◆ **Problem to solve**:
Your task is to print all of the entries exactly, though the pictures should not be included.
———
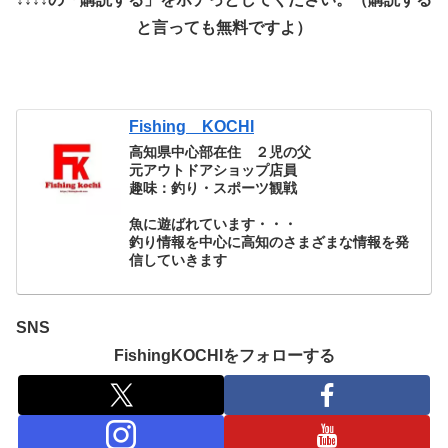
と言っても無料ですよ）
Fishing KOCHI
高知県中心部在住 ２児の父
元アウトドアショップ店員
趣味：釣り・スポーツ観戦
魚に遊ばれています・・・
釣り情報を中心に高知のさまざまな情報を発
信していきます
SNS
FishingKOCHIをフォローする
———
◆ **Output below**:
と言っても無料ですよ）
Fishing KOCHI
高知県中心部在住 ２児の父
元アウトドアショップ店員
趣味：釣り・スポーツ観戦
魚に遊ばれています・・・
釣り情報を中心に高知のさまざまな情報を発
信していきます
SNS
FishingKOCHIをフォローする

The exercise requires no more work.